Top Dog buffers server responses. This means that if you have more than one test for a server the server will only be queried the first time.


Dcc Checksums

There are 7 different types of checksums that DCC generates:

  • IP Address of Sender
    This checksum is generated using the last "Received:" header tag.
    In other words it is the IP address of the server that sent the message to your server.
    This functionality is similar to a DNS database query.
  • From Tag
    This checksum is generated using the email address in the "From:" header tag.
    The reply to this checksum indicates the number of emails that have been received by DCC using the same from address as the current email.
  • Message-ID
    This checksum is generated using the value of the "Message-ID:" header tag.
    This value uniquely identifies an email message.
    Large values for returned for this checksum is a good indication that the email is bulk.
  • Received Line
    This checksum is generated using the last "Received:" header tag.
    It is similar to the IP Address checksum above except that it is more inclusive.
  • Body
    This checksum is generated using the text found in the body of the email.
    Large values returned for this checksum are a good indication that the exact same email has been sent out to a large number of people with out modification.
    This is the safest value to screen on since it will only match identical emails.
  • Fuz1
    This checksum is generated using the text found in the body of the email after applying some filtering of the text to remove insignificant differences.
    Large values returned for this checksum are a good indication that the email has been sent out to a large number of people with minor modifications.
    Spammers often change their emails only slightly by inserting your name into the text or by adding "hash busters" or "unique text insertions" to avoid being detected by anti-spam measures. This checksum attempts to return the same checksums for such emails thus giving you a better idea as to the number of people the email was sent to.
  • Fuz2
    This checksum is identical to the Fuz1 checksum except that a different filter is used.
    The result is that some emails that manage to elude Fuz1 are caught by Fuz2.

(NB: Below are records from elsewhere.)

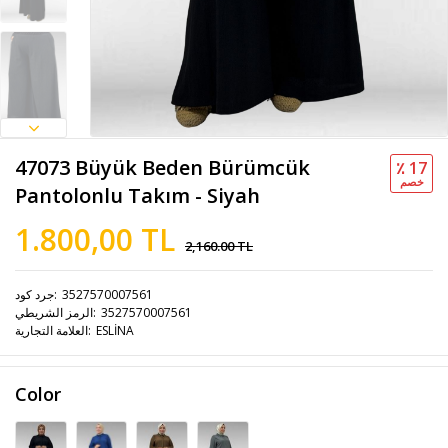
47073 Büyük Beden Bürümcük
٪ 17
خصم
Pantolonlu Takım - Siyah
1.800,00 TL
2,160.00 TL
جرد كود
3527570007561
الرمز الشريطي
3527570007561
العلامة التجارية
ESLİNA
Color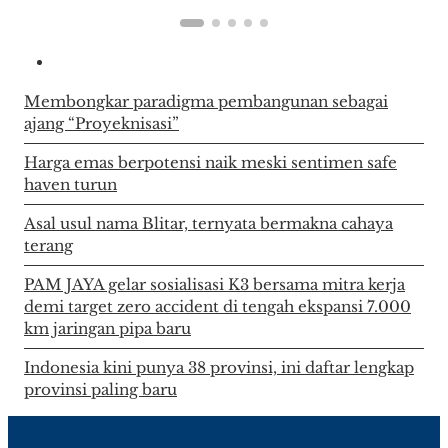
Membongkar paradigma pembangunan sebagai
ajang “Proyeknisasi”
Harga emas berpotensi naik meski sentimen safe
haven turun
Asal usul nama Blitar, ternyata bermakna cahaya
terang
PAM JAYA gelar sosialisasi K3 bersama mitra kerja
demi target zero accident di tengah ekspansi 7.000
km jaringan pipa baru
Indonesia kini punya 38 provinsi, ini daftar lengkap
provinsi paling baru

Note: Not all checksums will be generated by all emails since the email may not contain enough of the appropriate information to generate a checksum.

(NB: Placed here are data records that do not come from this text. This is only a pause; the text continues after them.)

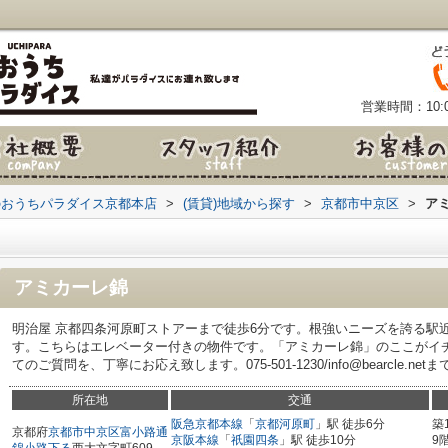
営業時間：10:0
のおうちパラダイス京都本店
>
(賃貸)地域から探す
>
京都市中京区
>
ア
アミカーレ錦
明治屋 京都四条河原町ストアーまで徒歩6分です。根強いニーズを誇る駅
す。こちらはエレベーター付きの物件です。「アミカーレ錦」のここがイ
てのご質問を、丁寧にお応え致します。075-501-1230/info@bearcle.
所在地
交通
阪急京都本線
「
京都河原町
」駅 徒歩6分
築
京都府
京都市中京区
富小路通
京阪本線
「
祇園四条
」駅 徒歩10分
9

A server will return one of four different values for each checksum type submitted:

  • OK
    This value returned by the server indicates that the checksum is known to the server but the server has certified that it is not an indication of spam.
  • OK2
    This value returned by the server indicates that the checksum is known to the server but the server is only half sure that it is not an indication of spam.
  • Many
    This value returned by the server indicates that the checksum is known to the server and the server considers it an indication of spam.
    This value is assigned to a checksum if the email that generated the checksum landed in a spam trap or the administrator of the server has some other reason to expect that it is a reliable indicator of spam.
    It is worthwhile noting that what one person may consider spam may not be considered spam by you and the criteria for a "Many" listing is at the discretion of the server administrator. It is therefore recommended that you only filter such messages after having first checked your approved lists.
  • Number
    If the server has no opinion on what a checksum may indicate it will simply return the number of times that the checksum has been encountered.